The news Friday wasn’t all good for the Detroit Red Wings.
As they announced they had reached a new agreement with Dylan Larkin on a five-year deal, retaining one of the critical pieces for their franchise rebuild, the extended outlook for Wings captain Henrik Zetterberg, 37, wasn’t quite as optimistic.
General manager Ken Holland said he’s not sure if Zetterberg, who has been hampered by back issues, will return for his 16th season.
“I am anxious to know where Henrik Zetterberg is at — certainly, he’s a bit of an unknown in terms of health. He didn’t practice basically the last two, two and a half months of the season; he just played games,” Holland said Friday. “I have talked to his agent a number of times over the course of the summer and I know he’s had a tough summer.
“He hasn’t been able to train anywhere near close to what he’s been able to train in past summers due to his back, so there’s a real unknown right now with Henrik Zetterberg. I’m hoping that Z is good, and we’ll have to address that probably in the month of September.”
Zetterberg played all 82 games last season and had 11 goals and 45 assists, but whether he’ll be able to come back could help determine the Red Wings’ course moving forward.
Holland is looking to get a better sense of where Zetterberg is physically, but he’s not discounting that the captain could return and play. The outlook doesn’t look good, though, as the way Zetterberg ended last season and the trajectory of his summer workouts don’t lend to much in the way of optimism.
“I want to get to camp and see if Henrik Zetterberg is healthy — he’s a real unknown,” Holland said. “Probably about January last year, Henrik Zetterberg went to Jeff Blashill and told him he felt in order to help him get to the finish line of the season it would be best if he didn’t practice.
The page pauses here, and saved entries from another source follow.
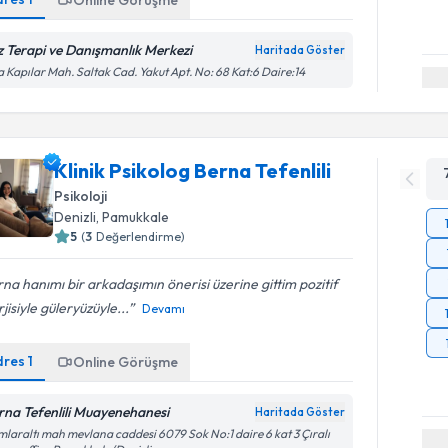
Online Görüşme
z Terapi ve Danışmanlık Merkezi
Haritada Göster
a Kapılar Mah. Saltak Cad. Yakut Apt. No: 68 Kat:6 Daire:14
Klinik Psikolog Berna Tefenlili
Psikoloji
Denizli
, Pamukkale
5
(
3
Değerlendirme)
na hanımı bir arkadaşımın önerisi üzerine gittim pozitif
jisiyle güleryüzüyle...
Devamı
dres
1
Online Görüşme
rna Tefenlili Muayenehanesi
Haritada Göster
laraltı mah mevlana caddesi 6079 Sok No:1 daire 6 kat 3 Çıralı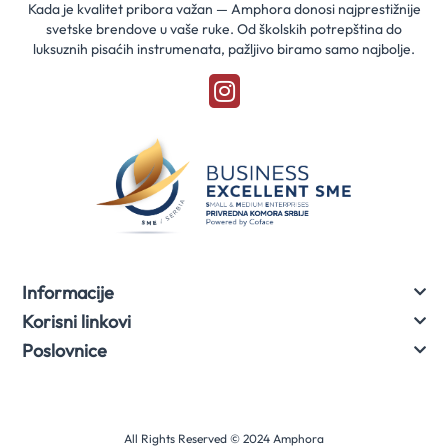
Kada je kvalitet pribora važan — Amphora donosi najprestižnije
svetske brendove u vaše ruke. Od školskih potrepština do
luksuznih pisaćih instrumenata, pažljivo biramo samo najbolje.
Informacije
Korisni linkovi
Poslovnice
All Rights Reserved © 2024 Amphora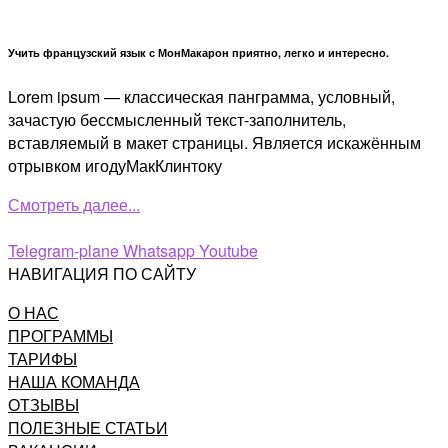
Учить французский язык с МонМакарон приятно, легко и интересно.
Lorem ipsum — классическая панграмма, условный,
зачастую бессмысленный текст-заполнитель,
вставляемый в макет страницы. Является искажённым
отрывком игодуМакКлинтоку
Смотреть далее...
Telegram-plane
Whatsapp
Youtube
НАВИГАЦИЯ ПО САЙТУ
О НАС
ПРОГРАММЫ
ТАРИФЫ
НАША КОМАНДА
ОТЗЫВЫ
ПОЛЕЗНЫЕ СТАТЬИ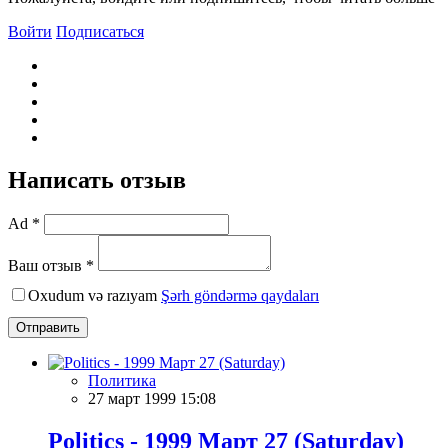
Войти
Подписаться
Написать отзыв
Ad *
Ваш отзыв *
Oxudum və razıyam
Şərh göndərmə qaydaları
Отправить
Политика
27 март 1999 15:08
Politics - 1999 Март 27 (Saturday)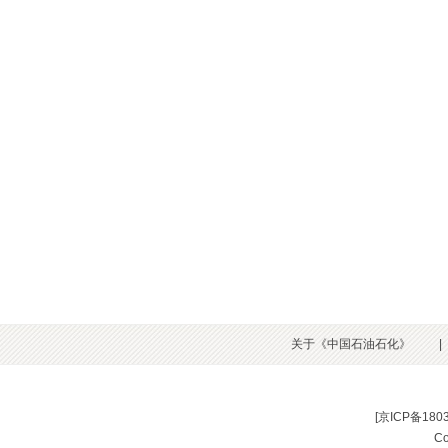
关于《中国石油石化》
|
[
京ICP备180
C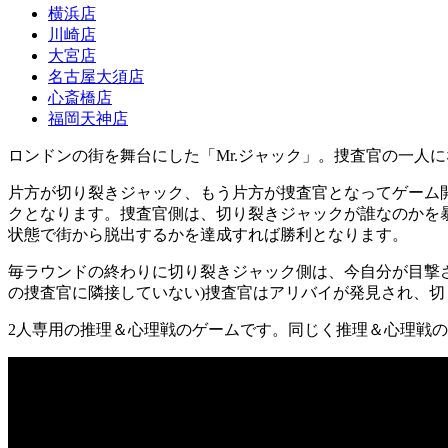
横浜店
川崎店
大宮店
名古屋大須店
心斎橋店
福岡天神店
ロンドンの街を舞台にした「Mr.ジャック」。捜査官の一人
片方が切り裂きジャック、もう片方が捜査官となってゲーム開
クとなります。捜査官側は、切り裂きジャックが誰なのかを
状態で街から脱出するかを達成すれば勝利となります。
毎ラウンドの終わりに切り裂きジャック側は、今自分が目撃
の捜査官に隣接していない)捜査官はアリバイが発見され、
2人専用の推理＆心理戦のゲームです。同じく推理＆心理戦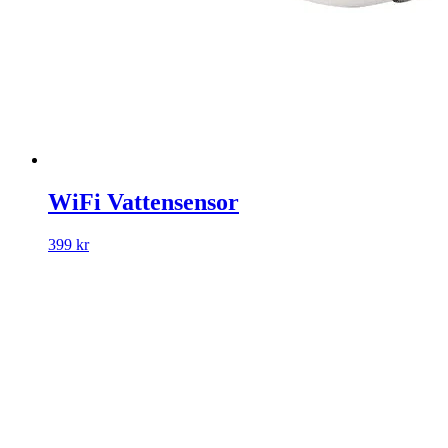
WiFi Vattensensor
399 kr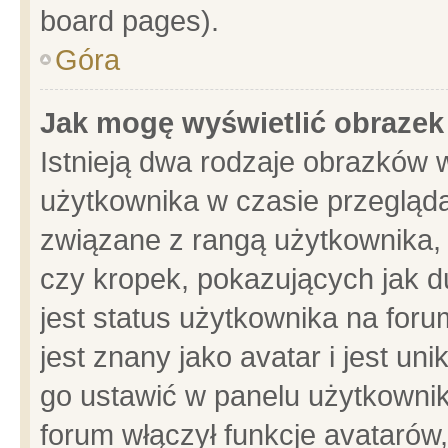
board pages).
Góra
Jak mogę wyświetlić obrazek
Istnieją dwa rodzaje obrazków 
użytkownika w czasie przegląda
związane z rangą użytkownika,
czy kropek, pokazujących jak d
jest status użytkownika na for
jest znany jako avatar i jest u
go ustawić w panelu użytkownik
forum włączył funkcje avatarów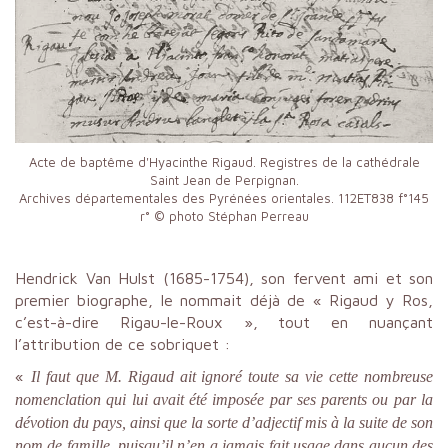
Acte de baptême d'Hyacinthe Rigaud. Registres de la cathédrale
Saint Jean de Perpignan.
Archives départementales des Pyrénées orientales. 112ET838 f°145
r° © photo Stéphan Perreau
Hendrick Van Hulst (1685-1754), son fervent ami et son
premier biographe, le nommait déjà de « Rigaud y Ros,
c’est-à-dire Rigau-le-Roux », tout en nuançant
l’attribution de ce sobriquet :
«
Il faut que M. Rigaud ait ignoré toute sa vie cette nombreuse
nomenclation qui lui avait été imposée par ses parents ou par la
dévotion du pays, ainsi que la sorte d’adjectif mis à la suite de son
nom de famille, puisqu’il n’en a jamais fait usage dans aucun des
“He played the games and that was able to keep him healthy enough to play all the games. That’s a real unknown for us. I’ve got to get to training camp and got to find out where he’s at.”
Zetterberg’s status also has other implications for the Red Wings — namely the salary cap. He’s slated to make $3.35 million next season, with a cap hit of $6.08 million. Holland estimates the Wings would have about $1 million in space, depending on how the final roster shakes out and which young players make the team.
For Larkin, the thought of losing one of the central figures of the franchise for the past 15 years is a sobering thought, but it’s the reality of dealing with injuries and players progressing through their careers.
“He’s got to look after his health and his future. I know he’s played through a lot of pain in his career and he’s done so much for our team and our city,” Larkin said. “He’s going to help our team no matter what — even if he’s playing on one leg. He’s one of the most skilled players I've played with and a great leader and the best player on our team.
“It would definitely hurt to lose him but he definitely has to look after his future.”